[Transcribed page contents]
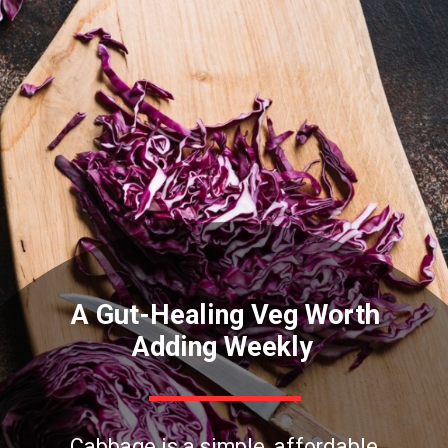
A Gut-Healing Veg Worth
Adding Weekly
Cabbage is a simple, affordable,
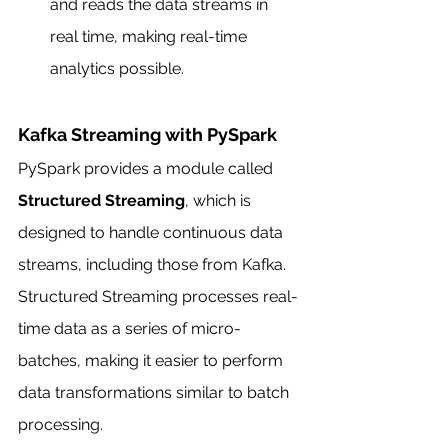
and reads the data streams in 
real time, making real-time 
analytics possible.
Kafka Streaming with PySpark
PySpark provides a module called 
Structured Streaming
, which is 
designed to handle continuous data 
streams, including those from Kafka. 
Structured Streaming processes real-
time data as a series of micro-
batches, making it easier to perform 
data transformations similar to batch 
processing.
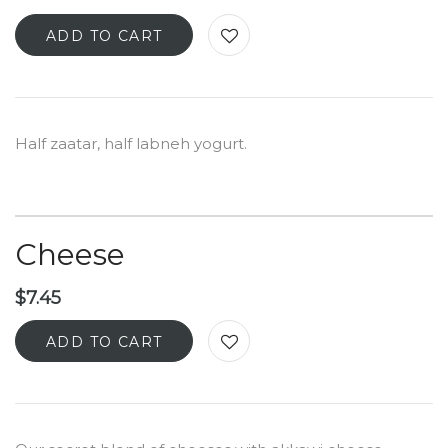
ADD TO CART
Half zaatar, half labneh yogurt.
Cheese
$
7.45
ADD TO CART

---

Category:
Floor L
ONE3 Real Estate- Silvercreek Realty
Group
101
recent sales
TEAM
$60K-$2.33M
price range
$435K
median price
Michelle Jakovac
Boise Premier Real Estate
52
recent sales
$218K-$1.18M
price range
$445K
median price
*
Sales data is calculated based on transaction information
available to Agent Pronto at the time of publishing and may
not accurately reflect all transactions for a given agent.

--

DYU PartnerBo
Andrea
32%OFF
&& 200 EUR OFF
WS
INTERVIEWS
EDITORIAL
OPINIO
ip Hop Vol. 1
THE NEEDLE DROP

> _What is being asked_: Which lines above include the word "Kafka"? Return each one.

> _Solved problem_:
Kafka Streaming with PySpark
streams, including those from Kafka. 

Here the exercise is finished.